Insistenti i richiami biblici: il deserto come esodo necessario verso una terra promessa (dove la pioggia non è acida e i bambini giocano con le tartarughe sul litorale oceanico), il servizio all’uomo buono come unica salvezza contro i potenti, l’acqua robotica che disseta e libera il figlio dell’uomo ferito, il parallelo tra la nascita di una bimba (figlia di Jacq e di sua moglie Rachel) e l’affrancamento degli automi (una nuova nascita) grazie a una verità che li ha resi liberi e grazie a un materiale miracoloso – il biokernel –, il nocciolo biologico che li sostiene come un segno sacramentale. C’è poi il tema della legge, che guida ma soffoca, contrapposta alla fede caritatevole, che salva trasgredendo, se occorre, il contenuto letterale della norma.

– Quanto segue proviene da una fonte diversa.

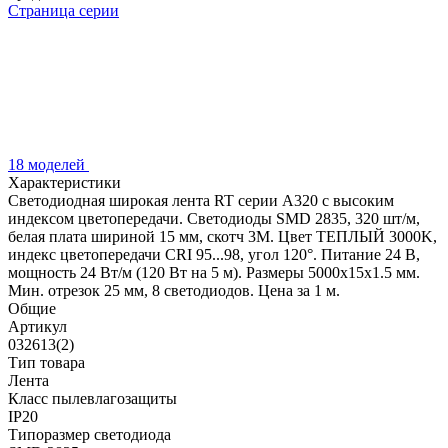
Страница серии
18 моделей
Характеристики
Светодиодная широкая лента RT серии A320 с высоким
индексом цветопередачи. Светодиоды SMD 2835, 320 шт/м,
белая плата шириной 15 мм, скотч 3М. Цвет ТЕПЛЫЙ 3000K,
индекс цветопередачи CRI 95...98, угол 120°. Питание 24 В,
мощность 24 Вт/м (120 Вт на 5 м). Размеры 5000х15х1.5 мм.
Мин. отрезок 25 мм, 8 светодиодов. Цена за 1 м.
Общие
Артикул
032613(2)
Тип товара
Лента
Класс пылевлагозащиты
IP20
Типоразмер светодиода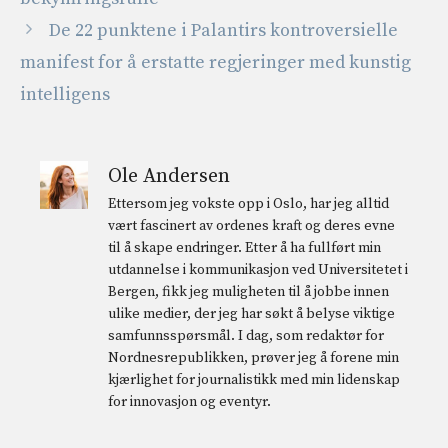
De 22 punktene i Palantirs kontroversielle
manifest for å erstatte regjeringer med kunstig
intelligens
Ole Andersen
Ettersom jeg vokste opp i Oslo, har jeg alltid
vært fascinert av ordenes kraft og deres evne
til å skape endringer. Etter å ha fullført min
utdannelse i kommunikasjon ved Universitetet i
Bergen, fikk jeg muligheten til å jobbe innen
ulike medier, der jeg har søkt å belyse viktige
samfunnsspørsmål. I dag, som redaktør for
Nordnesrepublikken, prøver jeg å forene min
kjærlighet for journalistikk med min lidenskap
for innovasjon og eventyr.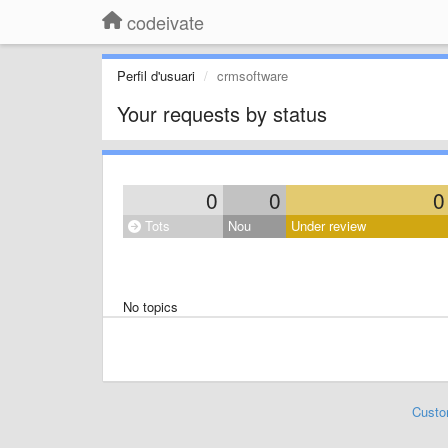
codeivate
Perfil d'usuari
crmsoftware
Your requests by status
0
0
0
Tots
Nou
Under review
No topics
Custo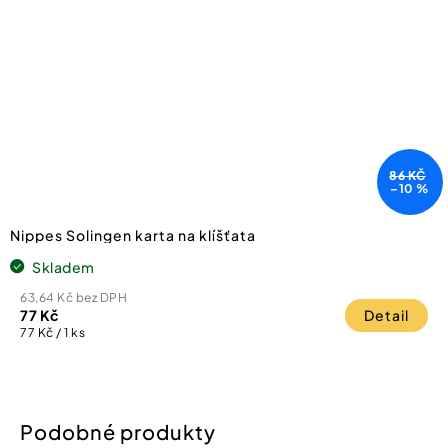
86 KČ
–10 %
Nippes Solingen karta na klíšťata
Skladem
63,64 Kč bez DPH
77 Kč
Detail
Měrná
77 Kč / 1 ks
cena: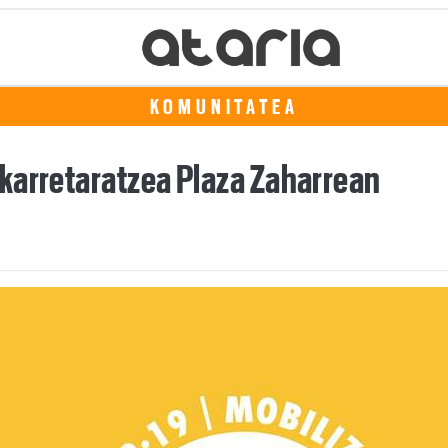
KOMUNITATEA
karretaratzea Plaza Zaharrean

Anche per un robot la vita vera non è la sopravvivenza arrugginita e nascosta, ma la dedizione a una causa collettiva degna e felice, per la quale vale la pena di correre rischi e persino di sacrificarsi nel corpo, naturale o artificiale che sia. I film thriller distopici di fantascienza concentrano l’immaginazione etico-narrativa dello spettatore verso il tema della morte, che solo l’uomo conosce come propria possibilità e che gli apparati tecnologici ignorano, poiché gli ingranaggi rimpiazzano le parti difettose e aggiustano da sé i meccanismi guasti. Ebbene, la funzione può essere vicariata artificialmente, ma l’esistenza è insostituibile nei suoi affetti e nei suoi sogni. Basta che sugli androidi soffi un alito creatore ed ecco che essi anelano a evolvere e a bonificare, come in una seconda creazione, la terra che gli uomini – a causa della loro violenta avidità – hanno lasciato informe, deserta, vuota, tenebrosa, arida, senz’acqua, selvaggia e inospitale (come leggiamo all’inizio del libro di Genesi).